Now, I have insomniac friends who swear by trazodone, and I know they’re not delusional. They use low-dose trazodone because it works for them, and they don’t need to understand why.

But I’m a stickler for evidence, and this gap between subjective experience and objective proof is a real sore point. So imagine my thrill at finding a paper that explains why it might be that trazodone works.

Trazodone and REM Sleep

The traditional view of insomnia holds that it’s basically a problem of non-REM (or quiet) sleep. Insomniacs may not be getting the same percent of deep sleep as good sleepers, or the problem may be in how deep sleep is discharged. Deep sleep is the restorative stuff, the kind that “knits up the raveled sleeve of care.” Alternatively, the quality of non-REM sleep may be compromised by lots of high-frequency brain activity that enables you to sense things even while you’re asleep.

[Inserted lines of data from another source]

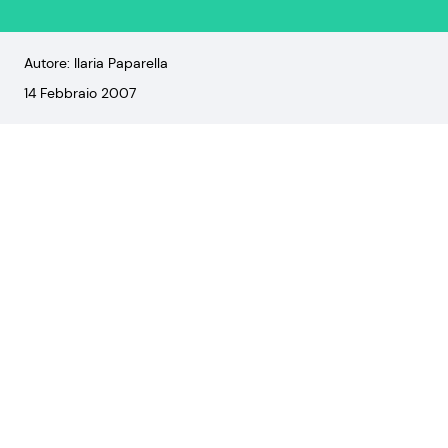
Autore: Ilaria Paparella
14 Febbraio 2007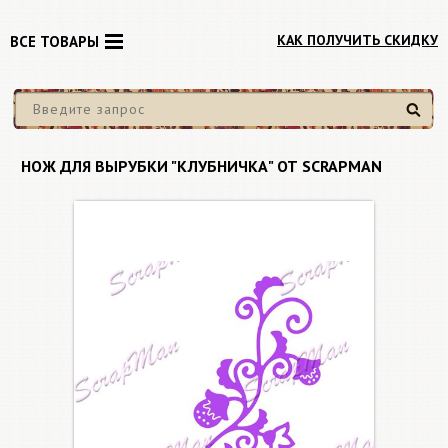
КАК ПОЛУЧИТЬ СКИДКУ
ВСЕ ТОВАРЫ
Найти
НОЖ ДЛЯ ВЫРУБКИ "КЛУБНИЧКА" ОТ SCRAPMAN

But for insomniacs who struggle with frequent awakenings in the middle of the night, the problem may in fact be occurring during REM (or active) sleep, when you’re dreaming. A new analysis shows that percent-wise, people with sleep maintenance insomnia get less REM sleep and awaken more often during REM sleep than good sleepers. The hypothesis is that these insomniacs may be suffering from “REM sleep instability.”**

Despite its otherwise underwhelming characteristics as a sleep medication, trazodone does cut down on nighttime awakenings and make sleep feel easier. Unlike most other antidepressants, the drug does not suppress REM sleep. So as a sleeping pill, trazodone may have a claim to legitimacy after all.

Perhaps you’re one who knew it all along, but I was a skeptic, and this bit of news has done wonders for my sleep!